Seropositivity in patients with interstitial lung disease (ILD) without connective tissue disease (CTD) does not seem to contribute to improved outcomes or treatment response, a study has shown.
This finding suggests the importance of other disease features in determining prognosis and predicting response to immunosuppression, according to the investigators.
A prospective registry was used to identify a total of 1,570 non-CTD patients (with idiopathic pulmonary fibrosis, hypersensitivity pneumonitis, interstitial pneumonia with autoimmune features, or unclassified ILD) and 181 rheumatoid arthritis (RA)-ILD patients.
The investigators used linear mixed-effect and Cox proportional hazards models, adjusted for age, sex, smoking pack-years, and baseline forced vital capacity (FVC), to compare longitudinal FVC, transplant-free survival, and incidence of progressive fibrosing-ILD (PF-ILD) between seronegative non-CTD ILD (reference group), seropositive non-CTD ILD, and RA-ILD.
They also analysed the interaction between seropositivity and immunosuppression on FVC decline in patients with at least 6 months of follow-up before and after treatment.

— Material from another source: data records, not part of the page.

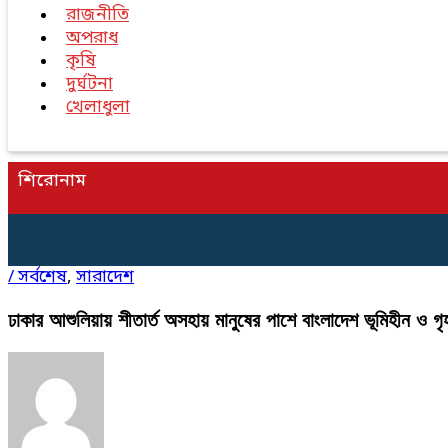
রাজনীতি
অপরাধ
কৃষি
দুর্ঘটনা
খেলাধুলা
শিরোনাম
/
সর্বশেষ
,
সারাদেশ
ঢাকার আশুলিয়ায় শীতার্ত অসহায় মানুষের পাশে বাংলাদেশ ভূমিহীন ও গ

Of the patients, 217 (13.8 percent) had seropositive non-CTD ILD who showed similar rates of FVC decline and transplant-free survival compared to those with seronegative non-CTD ILD. However, they were more likely to meet the criteria for PF-ILD (hazard ratio [HR], 1.35; p=0.004).
RA-ILD patients had slower FVC decline (p=0.03), less PF-ILD (HR, 0.75; p=0.03), and lower likelihood of lung transplant or death (HR, 0.66; p=0.01) than those with seronegative non-CTD ILD. Of note, no interaction was observed between seropositivity and treatment on FVC decline in non-CTD ILD.